WHAT THE EXERCISE ASKS -
Would you print out all of the data exactly and keep the pictures out of it?

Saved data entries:

========================================

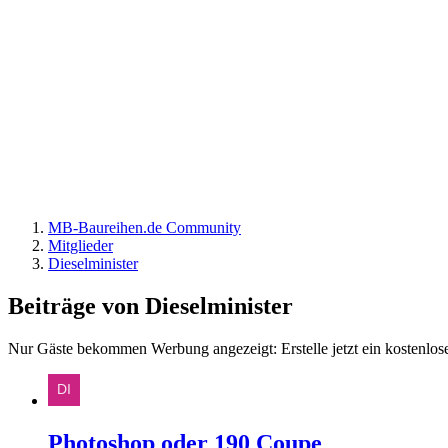
MB-Baureihen.de Community
Mitglieder
Dieselminister
Beiträge von Dieselminister
Nur Gäste bekommen Werbung angezeigt: Erstelle jetzt ein kostenlos
Photoshop oder 190 Coupe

========================================

RESPONSE -
MB-Baureihen.de Community
Mitglieder
Dieselminister
Beiträge von Dieselminister
Nur Gäste bekommen Werbung angezeigt: Erstelle jetzt ein kostenlos
Photoshop oder 190 Coupe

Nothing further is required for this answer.